Studies confirmed that IBX13 binds CD147 on the surface of red blood cells and stays bound. The parasite cannot dislodge it or evolve around it because the target is not on the parasite. The parasite evolves; the human receptor does not. Resistance would require the parasite to find a new route into the cell, which would require a fundamental change in its biology.

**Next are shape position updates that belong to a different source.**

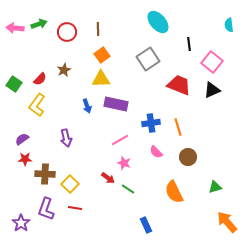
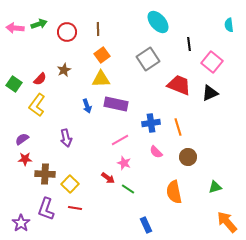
black triangle: moved 2 px left, 3 px down
orange semicircle: rotated 15 degrees clockwise
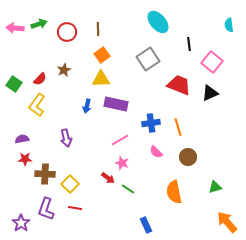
blue arrow: rotated 32 degrees clockwise
purple semicircle: rotated 24 degrees clockwise
pink star: moved 2 px left
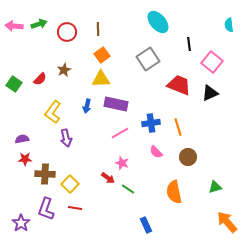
pink arrow: moved 1 px left, 2 px up
yellow L-shape: moved 16 px right, 7 px down
pink line: moved 7 px up
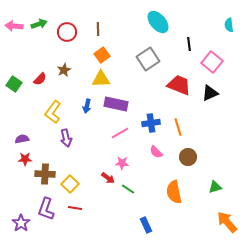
pink star: rotated 16 degrees counterclockwise
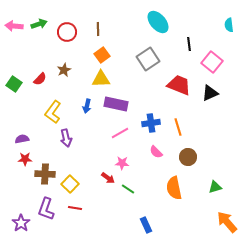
orange semicircle: moved 4 px up
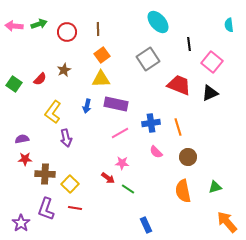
orange semicircle: moved 9 px right, 3 px down
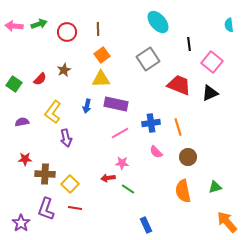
purple semicircle: moved 17 px up
red arrow: rotated 136 degrees clockwise
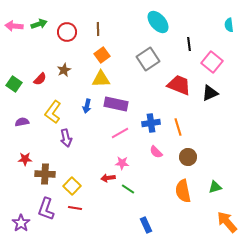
yellow square: moved 2 px right, 2 px down
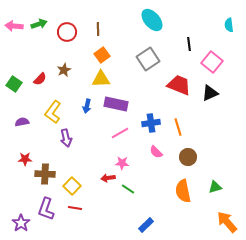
cyan ellipse: moved 6 px left, 2 px up
blue rectangle: rotated 70 degrees clockwise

Heat stability was confirmed separately. IBX13 remained active after weeks at temperatures that would destroy conventional antibodies. In malaria‑endemic regions, where supply chains are long and electricity is unreliable, this shifts the calculus of what treatment is possible.
The Cancer Data
Melior Discovery, a U.S. contract research organization, ran a chemo‑resistant HT29 human colorectal cancer xenograft study in athymic nude mice to evaluate the cleavable IBX13–MMAF ADC. They administered single intravenous doses ranging from 0.1 to 10 mg/kg once tumors reached ~100–150 mm³. A single 10 mg/kg dose achieved 100% tumor elimination by Day 22 (ED₅₀ = 0.52 mg/kg) with no significant weight loss.
What Comes Next
Ibex is raising up to $20 million to move both programs into human trials. The money will cover manufacturing, toxicology studies required by the FDA, and the first phase of clinical testing. Phase 1b trials are designed primarily for safety and efficacy. If IBX13 and IBX13‑ADC behave in humans as they have in animal studies, they will show few adverse effects (if any) and definitive outcomes against malaria and colorectal cancer.

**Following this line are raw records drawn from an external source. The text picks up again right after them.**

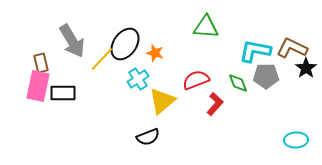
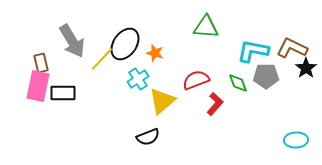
cyan L-shape: moved 2 px left
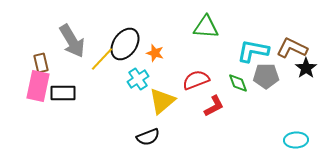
red L-shape: moved 1 px left, 2 px down; rotated 20 degrees clockwise
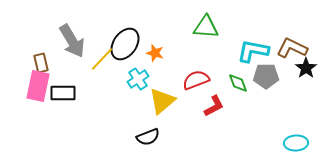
cyan ellipse: moved 3 px down
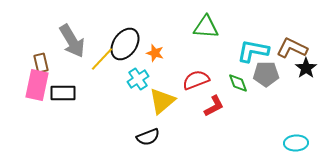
gray pentagon: moved 2 px up
pink rectangle: moved 1 px left, 1 px up
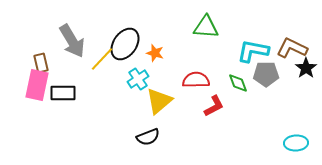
red semicircle: rotated 20 degrees clockwise
yellow triangle: moved 3 px left
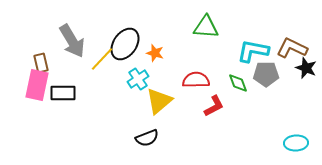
black star: rotated 15 degrees counterclockwise
black semicircle: moved 1 px left, 1 px down
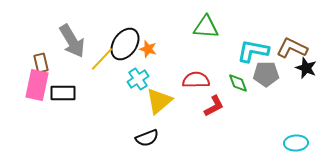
orange star: moved 7 px left, 4 px up
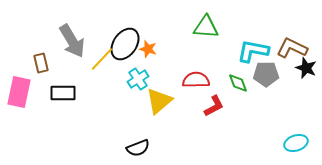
pink rectangle: moved 18 px left, 7 px down
black semicircle: moved 9 px left, 10 px down
cyan ellipse: rotated 15 degrees counterclockwise
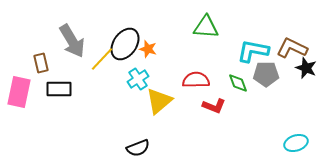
black rectangle: moved 4 px left, 4 px up
red L-shape: rotated 50 degrees clockwise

Success in Phase 1 would position the company for partnership or further financing to move into further clinical studies. The malaria program, because it uses the naked antibody without toxin, would move faster. The cancer program, while more complex, addresses a much larger market. Colorectal cancer kills 900,000 people worldwide each year. The five‑year survival rate for Stage IV disease in the United States is 12.5%.
A Strategic Shift
Ibex’s malaria strategy focuses on access as the path to eradication. By blocking the receptor the parasite depends on, the therapy prevents invasion at the outset or clears an existing invasion; if the parasite can’t enter another red blood cell within about one minute, the infection ends.

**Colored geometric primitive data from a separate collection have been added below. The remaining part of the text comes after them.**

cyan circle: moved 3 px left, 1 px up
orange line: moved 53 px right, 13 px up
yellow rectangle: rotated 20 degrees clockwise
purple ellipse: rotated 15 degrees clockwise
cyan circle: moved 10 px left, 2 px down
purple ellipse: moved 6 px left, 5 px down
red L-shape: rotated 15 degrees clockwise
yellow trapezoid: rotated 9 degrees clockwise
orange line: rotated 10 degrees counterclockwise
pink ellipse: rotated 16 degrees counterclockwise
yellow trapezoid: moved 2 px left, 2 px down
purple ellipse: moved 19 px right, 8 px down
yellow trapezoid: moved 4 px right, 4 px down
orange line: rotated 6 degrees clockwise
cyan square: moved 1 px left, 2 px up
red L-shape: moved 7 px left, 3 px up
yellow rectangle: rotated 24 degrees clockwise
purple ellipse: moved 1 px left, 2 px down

In cancer, the strategy relies on the antibody’s ability to be endocytosed by tumor cells that overexpress the target. Once internalized, the toxin is released, killing the cells and, ultimately, the tumor.
Both approaches rest on the same insight: find what the disease needs and take it away. The parasite needs a door. The cancer needs a receptor that helps it grow. Exploit that dependence, and the disease falters.